Content starts
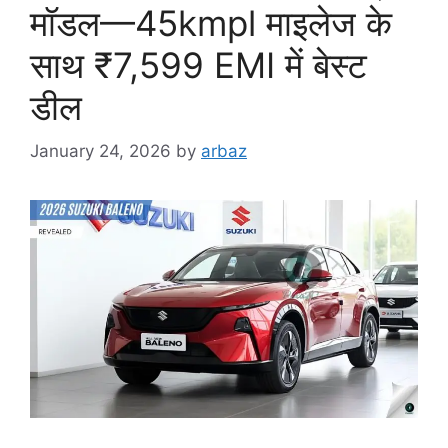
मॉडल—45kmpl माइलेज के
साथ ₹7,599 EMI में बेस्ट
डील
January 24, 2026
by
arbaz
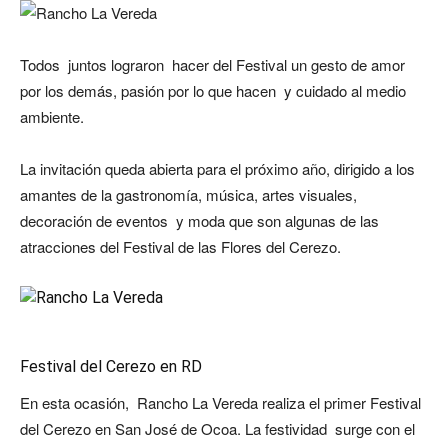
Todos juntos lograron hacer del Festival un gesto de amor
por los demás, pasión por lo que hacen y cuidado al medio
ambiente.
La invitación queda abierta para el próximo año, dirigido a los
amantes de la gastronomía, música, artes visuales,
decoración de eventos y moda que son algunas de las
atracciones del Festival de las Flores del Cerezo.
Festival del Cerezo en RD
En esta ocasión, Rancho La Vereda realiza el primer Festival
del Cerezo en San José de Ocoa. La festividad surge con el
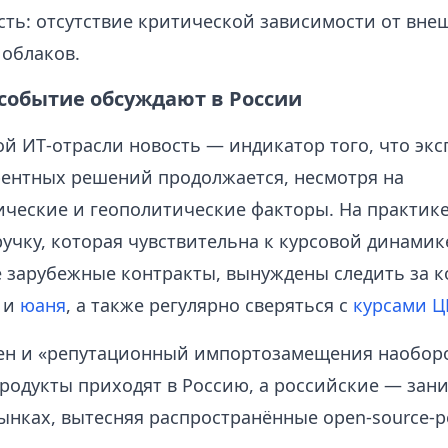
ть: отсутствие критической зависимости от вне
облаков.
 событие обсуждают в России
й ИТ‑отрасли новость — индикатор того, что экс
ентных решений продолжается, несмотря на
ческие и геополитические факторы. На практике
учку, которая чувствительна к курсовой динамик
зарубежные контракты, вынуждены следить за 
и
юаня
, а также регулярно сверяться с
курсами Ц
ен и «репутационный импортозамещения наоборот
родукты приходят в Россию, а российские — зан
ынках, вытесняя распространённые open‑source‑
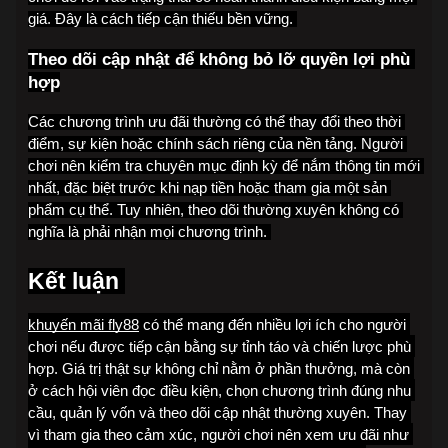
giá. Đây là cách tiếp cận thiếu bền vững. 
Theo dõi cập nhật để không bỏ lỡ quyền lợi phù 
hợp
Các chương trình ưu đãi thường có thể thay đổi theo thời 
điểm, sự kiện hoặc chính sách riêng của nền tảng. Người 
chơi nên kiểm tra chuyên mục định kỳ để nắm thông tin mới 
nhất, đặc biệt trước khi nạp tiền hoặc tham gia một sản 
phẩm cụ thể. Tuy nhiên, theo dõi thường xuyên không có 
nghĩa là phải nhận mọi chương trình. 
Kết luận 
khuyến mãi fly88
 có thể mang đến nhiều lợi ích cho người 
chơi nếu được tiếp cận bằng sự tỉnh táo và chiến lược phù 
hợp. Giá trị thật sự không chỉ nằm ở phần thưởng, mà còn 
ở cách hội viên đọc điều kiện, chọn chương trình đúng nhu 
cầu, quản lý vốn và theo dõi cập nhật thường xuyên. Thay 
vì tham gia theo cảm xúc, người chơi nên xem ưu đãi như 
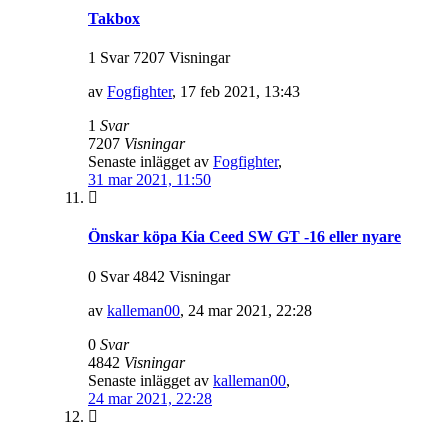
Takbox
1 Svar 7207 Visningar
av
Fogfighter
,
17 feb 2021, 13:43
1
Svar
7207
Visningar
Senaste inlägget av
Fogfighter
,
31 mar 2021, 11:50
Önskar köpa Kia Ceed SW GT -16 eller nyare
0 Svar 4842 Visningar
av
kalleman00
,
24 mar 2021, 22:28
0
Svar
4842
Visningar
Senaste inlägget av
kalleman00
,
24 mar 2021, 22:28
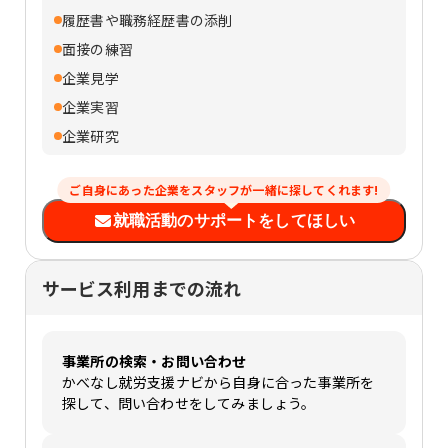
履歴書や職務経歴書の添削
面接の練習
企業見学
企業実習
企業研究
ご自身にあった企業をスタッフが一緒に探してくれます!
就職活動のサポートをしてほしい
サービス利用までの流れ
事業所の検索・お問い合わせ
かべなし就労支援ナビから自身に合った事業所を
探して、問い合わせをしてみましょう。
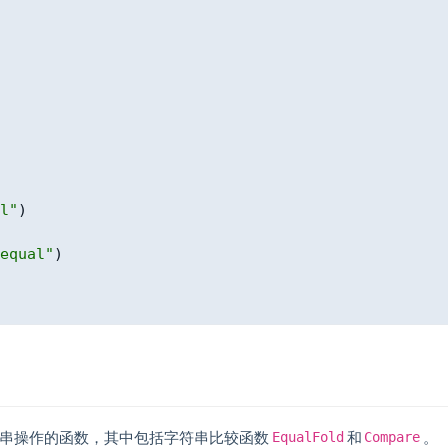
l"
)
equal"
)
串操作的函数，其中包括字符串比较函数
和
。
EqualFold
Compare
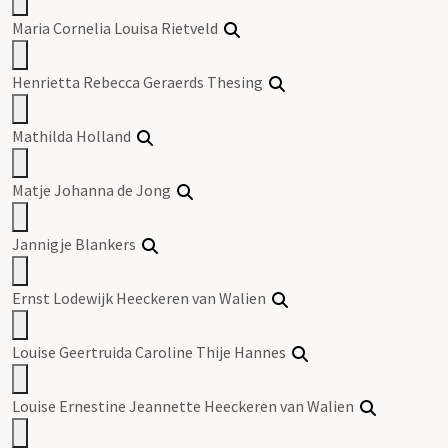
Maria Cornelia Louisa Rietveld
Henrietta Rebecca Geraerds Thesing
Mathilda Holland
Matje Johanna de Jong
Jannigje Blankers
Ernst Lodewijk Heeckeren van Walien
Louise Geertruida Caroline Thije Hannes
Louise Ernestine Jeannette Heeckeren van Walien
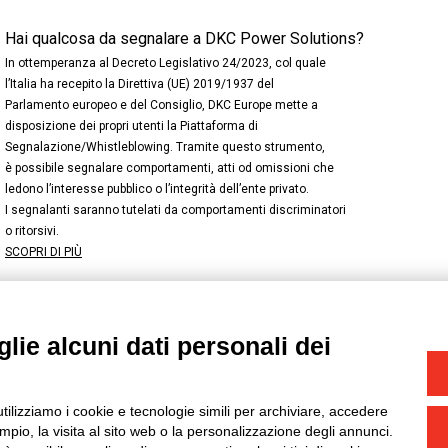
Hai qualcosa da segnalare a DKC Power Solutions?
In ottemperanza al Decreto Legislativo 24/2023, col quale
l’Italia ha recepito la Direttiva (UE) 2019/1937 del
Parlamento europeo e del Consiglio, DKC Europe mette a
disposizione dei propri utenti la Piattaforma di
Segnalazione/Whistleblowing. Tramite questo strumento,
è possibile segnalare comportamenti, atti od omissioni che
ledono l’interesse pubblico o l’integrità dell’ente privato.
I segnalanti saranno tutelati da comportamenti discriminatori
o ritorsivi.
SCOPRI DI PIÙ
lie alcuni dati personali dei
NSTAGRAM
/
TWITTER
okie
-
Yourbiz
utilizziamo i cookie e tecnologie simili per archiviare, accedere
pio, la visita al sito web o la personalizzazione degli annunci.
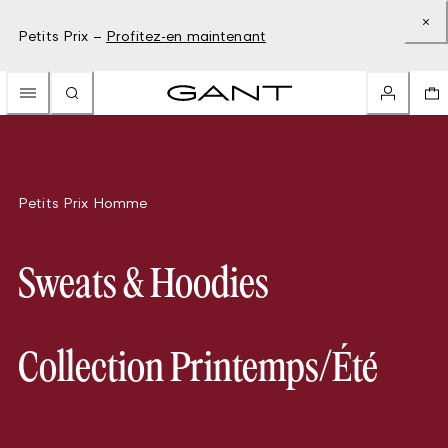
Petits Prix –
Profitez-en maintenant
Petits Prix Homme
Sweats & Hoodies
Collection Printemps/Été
Content ends
Set down exactly the lines above, from the line containing "Henrietta Rebecca Geraerds Thesing" through the line containing "Segnalazione/Whistleblowing. Tramite questo". Skip the pictures.

Henrietta Rebecca Geraerds Thesing
Mathilda Holland
Matje Johanna de Jong
Jannigje Blankers
Ernst Lodewijk Heeckeren van Walien
Louise Geertruida Caroline Thije Hannes
Louise Ernestine Jeannette Heeckeren van Walien
Hai qualcosa da segnalare a DKC Power Solutions?
In ottemperanza al Decreto Legislativo 24/2023, col quale
l’Italia ha recepito la Direttiva (UE) 2019/1937 del
Parlamento europeo e del Consiglio, DKC Europe mette a
disposizione dei propri utenti la Piattaforma di
Segnalazione/Whistleblowing. Tramite questo strumento,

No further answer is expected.